> **Page-level text extractions**:
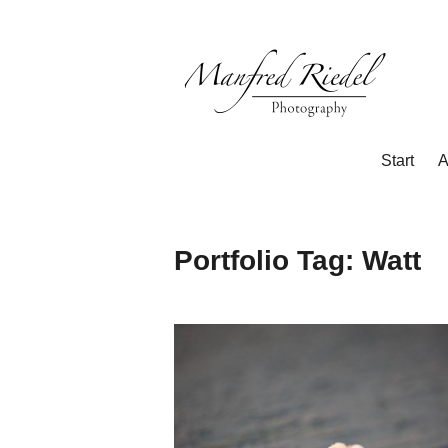
Zum
Inhalt
springen
Photography
Manfred
Start
A
Riedel
Portfolio Tag:
Watt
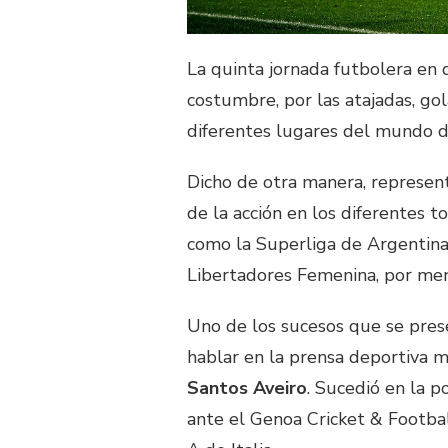
La quinta jornada futbolera en
costumbre, por las atajadas, gol
diferentes lugares del mundo d
Dicho de otra manera, represen
de la acción en los diferentes 
como la Superliga de Argentina
Libertadores Femenina, por men
Uno de los sucesos que se pres
hablar en la prensa deportiva 
Santos Aveiro
. Sucedió en la p
ante el Genoa Cricket & Football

> **WORK INSTRUCTION**:
Repeat nothing but the lines from the one containing "Photography" through the end of the entries, exactly, and skip the pictures.

> **SOLUTION BELOW**:
Photography
Manfred
Start
A
Riedel
Portfolio Tag:
Watt
La quinta jornada futbolera en
costumbre, por las atajadas, gol
diferentes lugares del mundo d
Dicho de otra manera, represen
de la acción en los diferentes 
como la Superliga de Argentina
Libertadores Femenina, por men
Uno de los sucesos que se pres
hablar en la prensa deportiva 
Santos Aveiro
. Sucedió en la p
ante el Genoa Cricket & Football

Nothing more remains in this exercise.